◆ **What to produce**
Please write out only the lines from the one containing "[Facebook] (1052, 1325)" through the last line of the listing. Do not include pictures.

══════

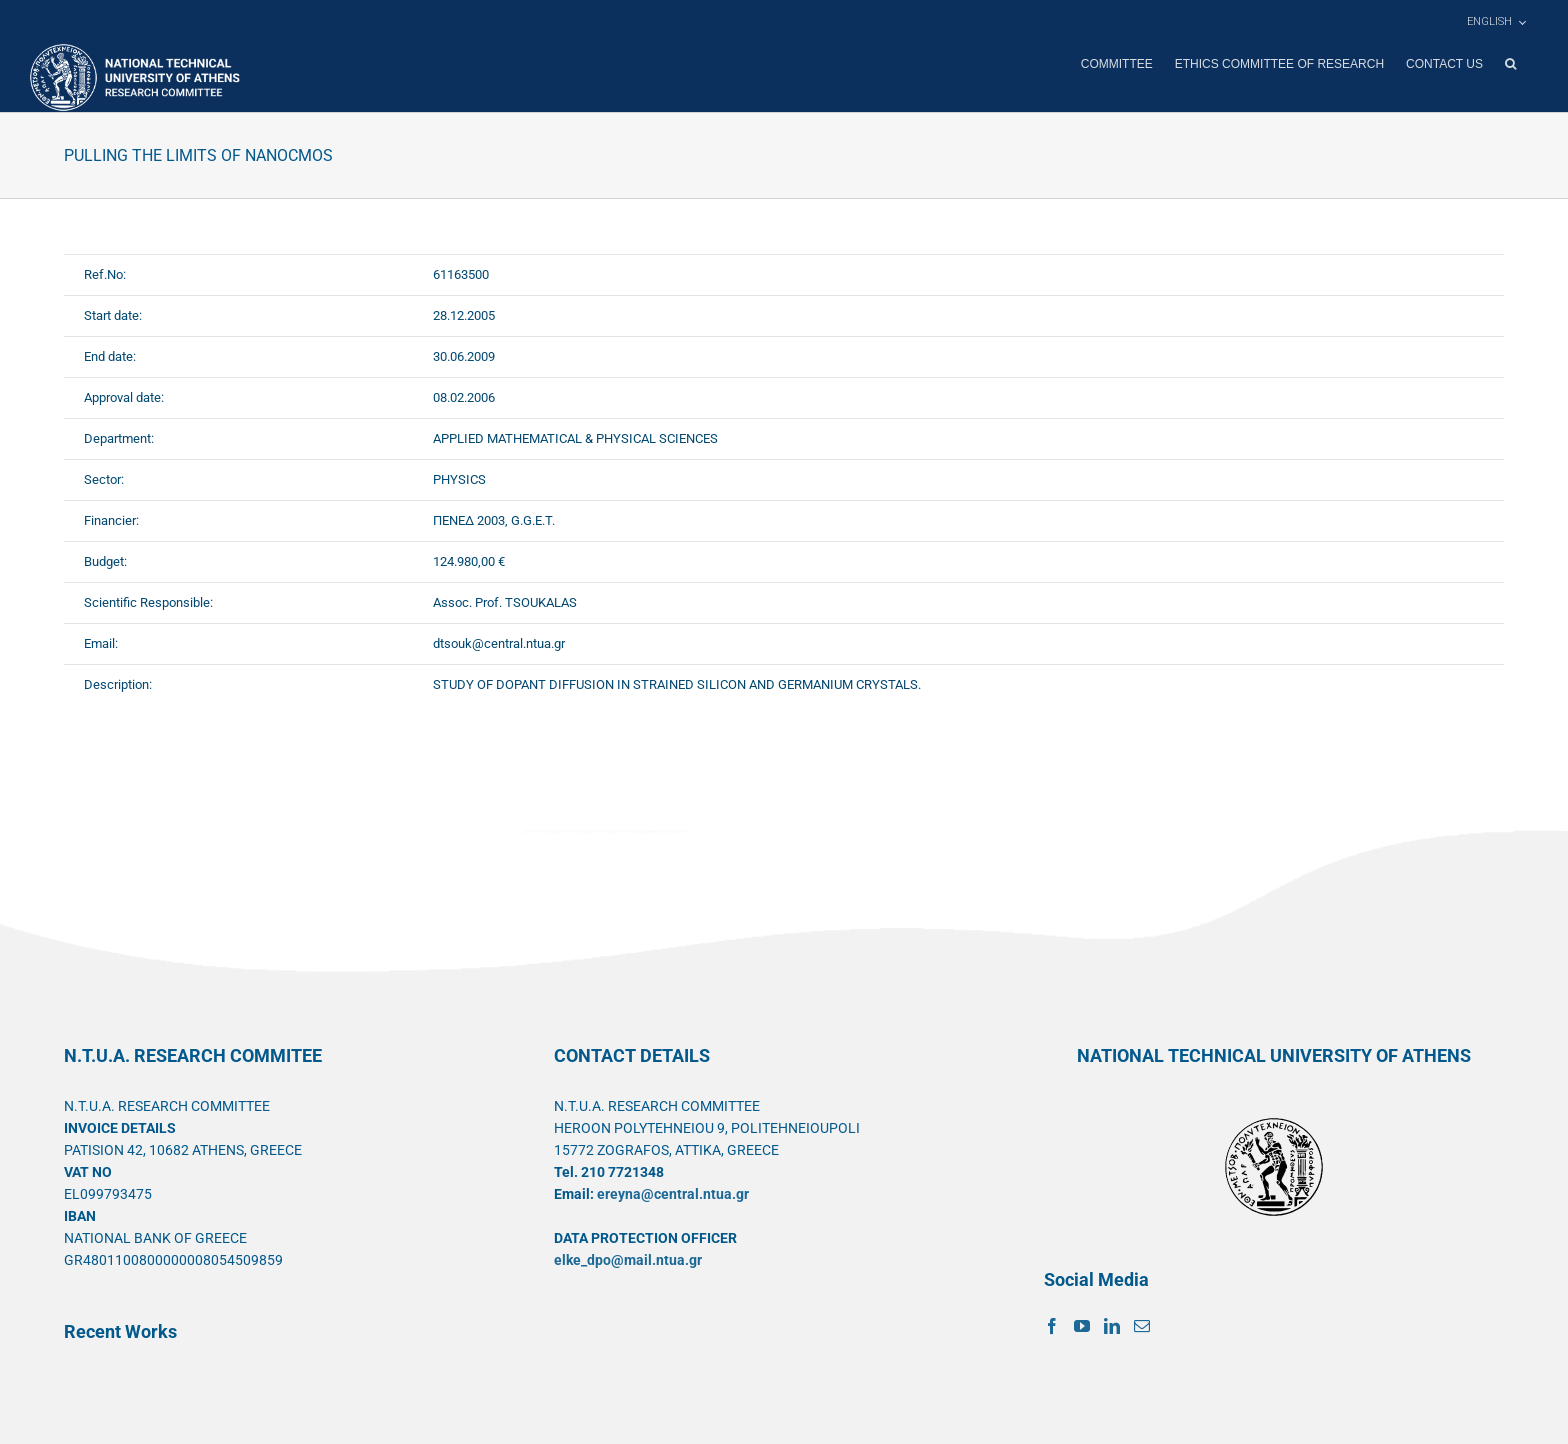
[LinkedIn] (1112, 1325)
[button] (1510, 64)
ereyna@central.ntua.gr (673, 1193)
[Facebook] (1052, 1325)
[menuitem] (1496, 22)
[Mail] (1142, 1325)
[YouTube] (1082, 1325)
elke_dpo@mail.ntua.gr (628, 1259)
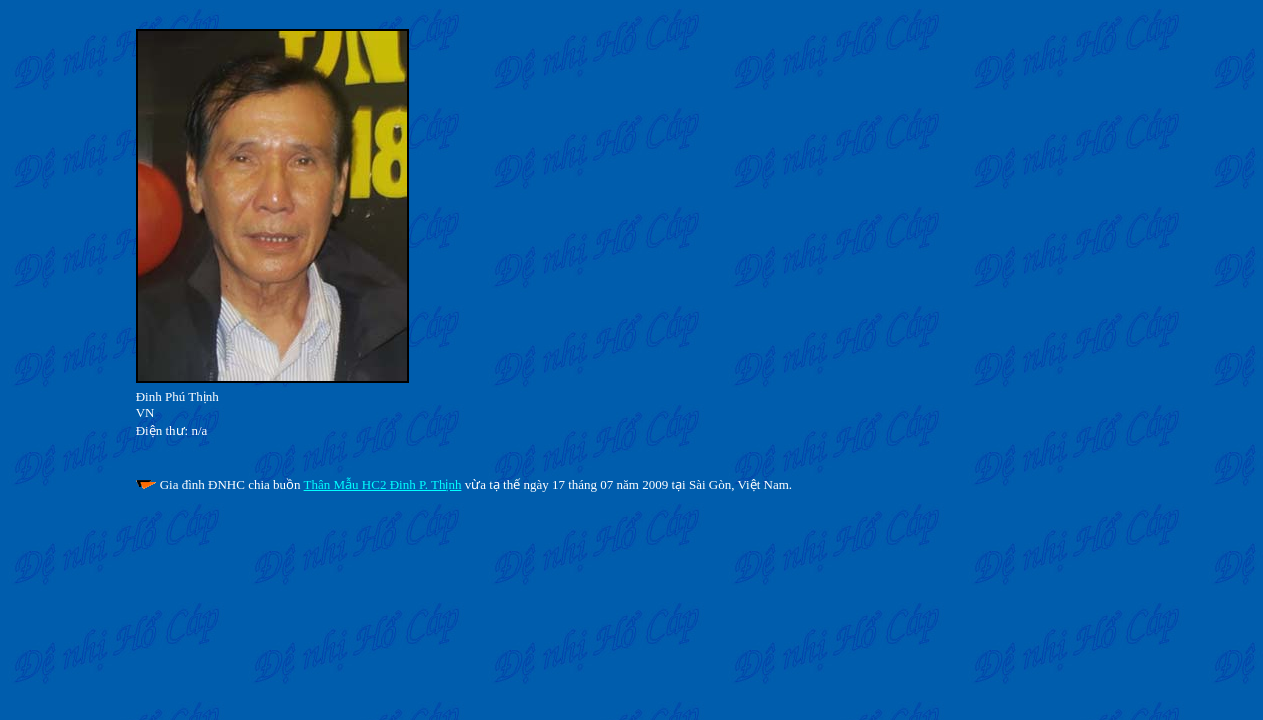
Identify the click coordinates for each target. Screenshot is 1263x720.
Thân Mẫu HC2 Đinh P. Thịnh (383, 484)
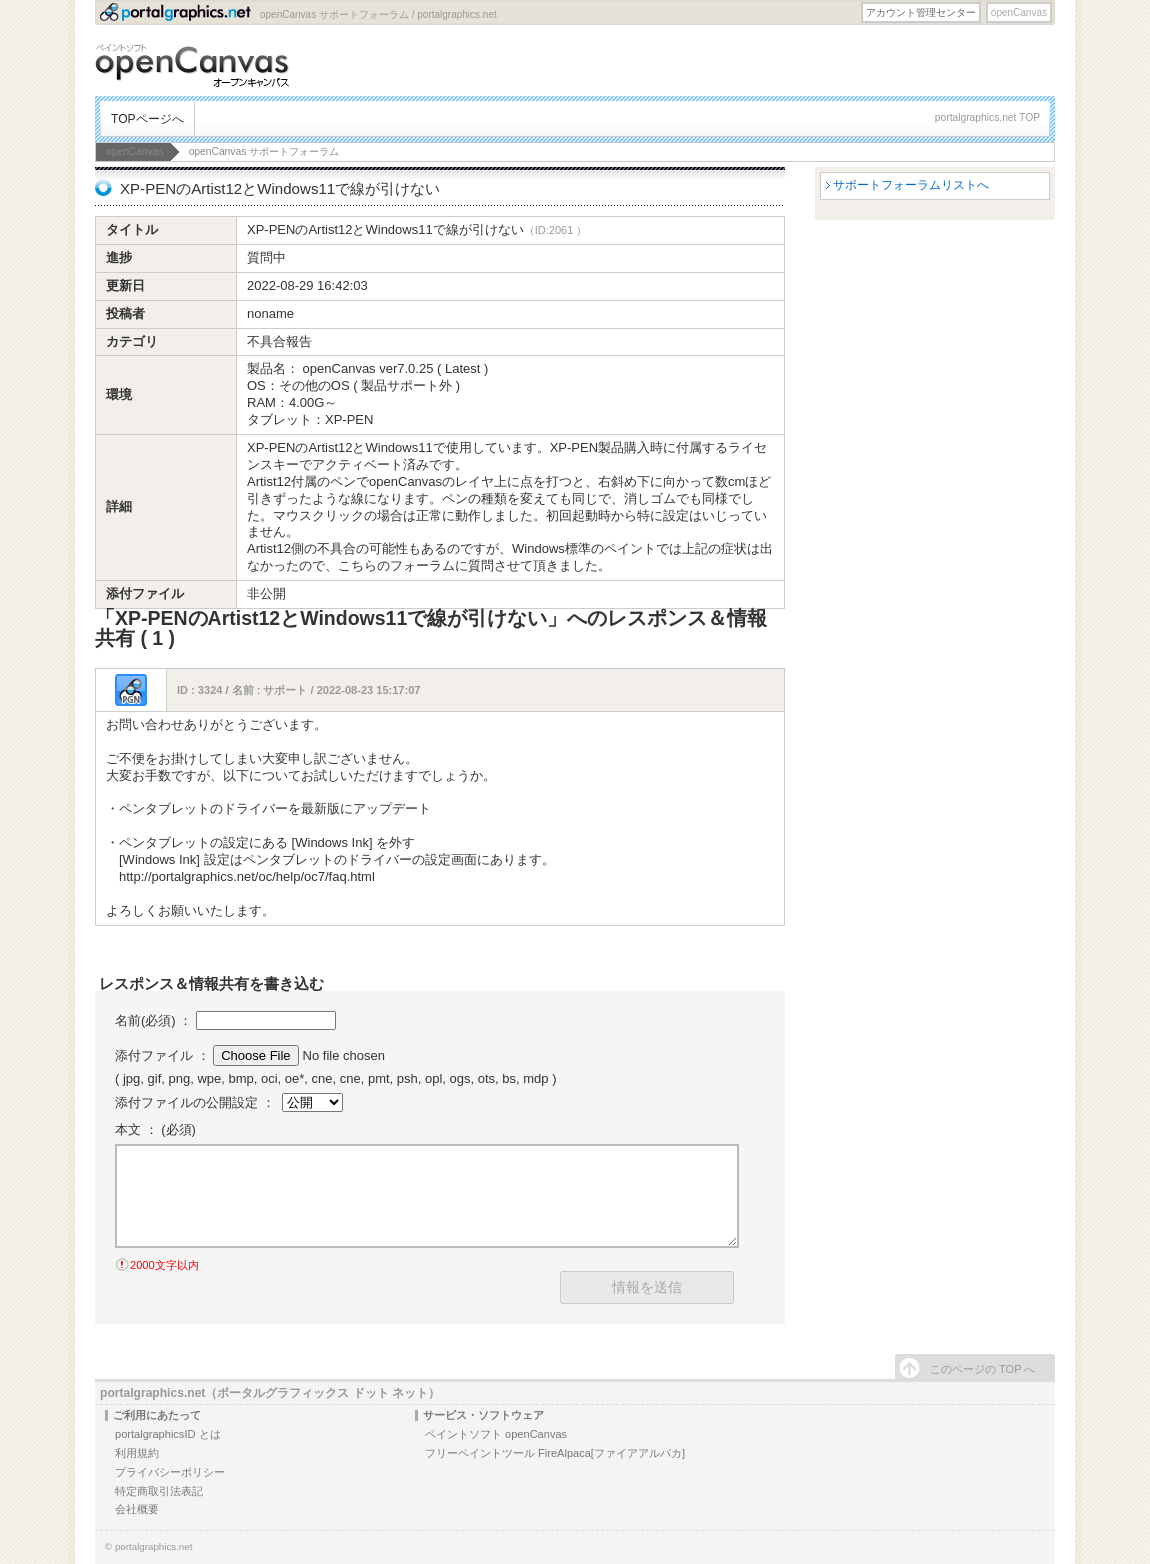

══════

◆ **Response to this exercise**
[Facebook] (1052, 1325)
[menuitem] (1496, 22)
[Mail] (1142, 1325)
[YouTube] (1082, 1325)
elke_dpo@mail.ntua.gr (628, 1259)
Identify the click coordinates for each target. Screenshot is 1263x720.
Thân Mẫu HC2 Đinh P. Thịnh (383, 484)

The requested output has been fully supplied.